Я предложила Мариам поспать немного, покуда я покараулю ее сон.

Мариам снова расплакалась. Она призналась мне, что мучается оттого, что тогда, в Капер Науме, ей пришлось отказать мне в моей просьбе. Тогда, продолжала заливаться слезами девушка, я так понравилась ей и она так сочувствовала моему горю. Я видела, что она говорит очень искренно.

— Я совсем не рассердилась на тебя тогда, — сказала я, — я лишь очень тревожилась о сыне.

Услышав, что я нисколько не сержусь, девушка поняла, что я простила ее, и поспешила открыть мне свое сердце. Она заговорила об Иешуа, о том, как много у него различных достоинств и какие необыкновенные вещи он творит. Я поняла, что молодая девушка влюблена в Иешуа и просто ослеплена им. Между тем она продолжала рассказывать о том, какие удивительные вещи совершал мой сын здесь, в городе; она упомянула случай, о котором я слышала от женщин возле храма. Человек, о котором шла речь, был двоюродным братом одного из последователей Иешуа. И мой сын, как уверяла Мариам, оживил его, оказав помощь быстро и правильно. Я слушала ее и понимала, что вижу перед собой простую девушку из Галилеи, очень добрую, влюбленную и, как большинство галилеян, очень доверчивую. Но я в то же время готова была признать, что когда Мариам говорила мне об удивительном и необыкновенном Иешуа, ее чувства были такими же, какие испытывала я. Мне было знакомо и близко ощущение пути, который открывается тебе. Чувство, никогда не ведомое прежде, окрыляющее чувство. И Мариам пошла по этому пути. Там все вещи видятся по-новому. Разве я могла сказать ей, что чудес не бывает? Они открываются перед теми, кто умеет увидеть их.

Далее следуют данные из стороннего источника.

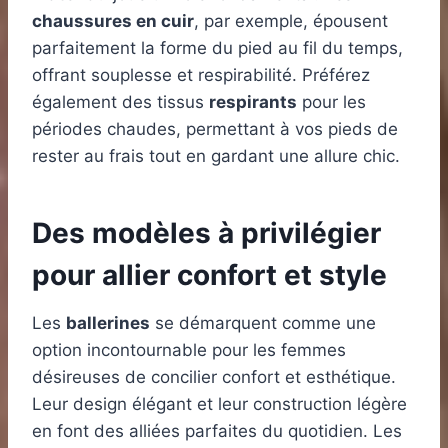
chaussures en cuir
, par exemple, épousent
parfaitement la forme du pied au fil du temps,
offrant souplesse et respirabilité. Préférez
également des tissus
respirants
pour les
périodes chaudes, permettant à vos pieds de
rester au frais tout en gardant une allure chic.
Des modèles à privilégier
pour allier confort et style
Les
ballerines
se démarquent comme une
option incontournable pour les femmes
désireuses de concilier confort et esthétique.
Leur design élégant et leur construction légère
en font des alliées parfaites du quotidien. Les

Мы так и сидели с ней, в темноте ночи, у подножья ступеней, ведущих в крепость, и вели свой долгий разговор. Неподалеку по-прежнему горел костер, разведенный стражниками, отблески костра по временам падали на наши лица. Слушая голос Мариам, я постепенно начинала успокаиваться. Я думала об Иешуа, о его жизни, о его пути и о том, куда он приведет его. Но сейчас, вспоминая подробности его жизни, я видела их уже иначе. Мне представлялось, что человек, столь одаренный Богом, не мог быть наказан за это. Я хотела многое рассказать Мариам, но она была совсем еще ребенком, и я не должна была смущать ее невинную душу слишком откровенными признаниями. Но мне так хотелось наконец облегчить свою ношу — рассказать обо всей моей жизни, и, может быть, тогда камень, который лежал у меня на сердце и который я ощущала каждый раз, думая об Иешуа, исчез бы.

Мы просидели так целую ночь, как стражники в бессменном карауле. К рассвету пришли новые солдаты, которые не знали ничего о том, зачем мы сидим у входа в крепость. Они попросили нас уйти и даже довольно грубо подтолкнули нас, когда им показалось, что мы замешкались. Мы покинули свой пост в растерянности, не зная, что нам делать дальше. За стенами храма вставало солнце, наступал день Пасхи.